Protesters of the Republican bill to overhaul Obamacare delayed the start of the sole hearing on the bill Monday.
“No cuts to Medicaid, save our liberties,” shouted members of the crowd who were able to make it into the hearing room. Several people were removed from the room, some of them in wheelchairs. Only roughly 20 people got into the hearing, a majority of them protesters concerned about major cuts to the Medicaid program under the overhaul bill sponsored by Republican Sens. Lindsey Graham of South Carolina, Bill Cassidy of Louisiana, Dean Heller of Nevada and Ron Johnson of Wisconsin.
The protesters were with the grassroots group Adapt, which advocates for disability rights.
Capitol police officers started to remove the protesters one by one, some carried out as they continued to chant. Outside the room, the members of the public who didn’t get into the hearing joined them in chanting.
Hundreds of others were gathered in the hallway outside the Dirksen Senate Office Building, where the hearing was being held.

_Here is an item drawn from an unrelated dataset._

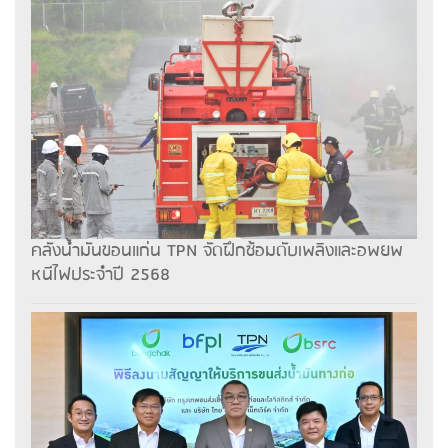
คลังน้ำมันขอนแก่น TPN จัดฝึกซ้อมดับเพลิงและอพยพ
หนีไฟประจำปี 2568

The Senate Finance Committee planed to hear testimony from state and federal officials. Sen. Orrin Hatch, R-Utah, chairman of the committee, said the committee would be in recess until there was order in the room. The chanting continued as Hatch gaveled the hearing back into order after roughly 15 minutes.
“If you can’t be in order, then get the heck out of here,” Hatch said after resuming the hearing.
Hatch also issued a warning at the hearing’s onset that he may cancel the hearing again.
“If the hearing is going to devolve as a side show or a forum simply for putting partisan points on the board, then there is no reason for us to be here,” he said. “It hasn’t gotten there yet, but it’s close. Let’s have a civil discussion.”
The hearing is the only one scheduled on the Graham-Cassidy bill, which would take Obamacare funding and give it to states through block grants. It also would deeply cut Medicaid by shifting the program to a per-capita funding scheme, which gives states funding per beneficiary.
Sen. Ron Wyden of Oregon, the panel’s top Democrat, wanted to know why a hearing on an Obamacare overhaul bill that erupted in protests wasn’t in a bigger room.
“Normally when Congress holds hearing we have our hearings in large hearing rooms,” he said, adding that those rooms are available.
Hatch responded that there is an overflow room and the hearing is televised on C-SPAN and the Senate committee’s website.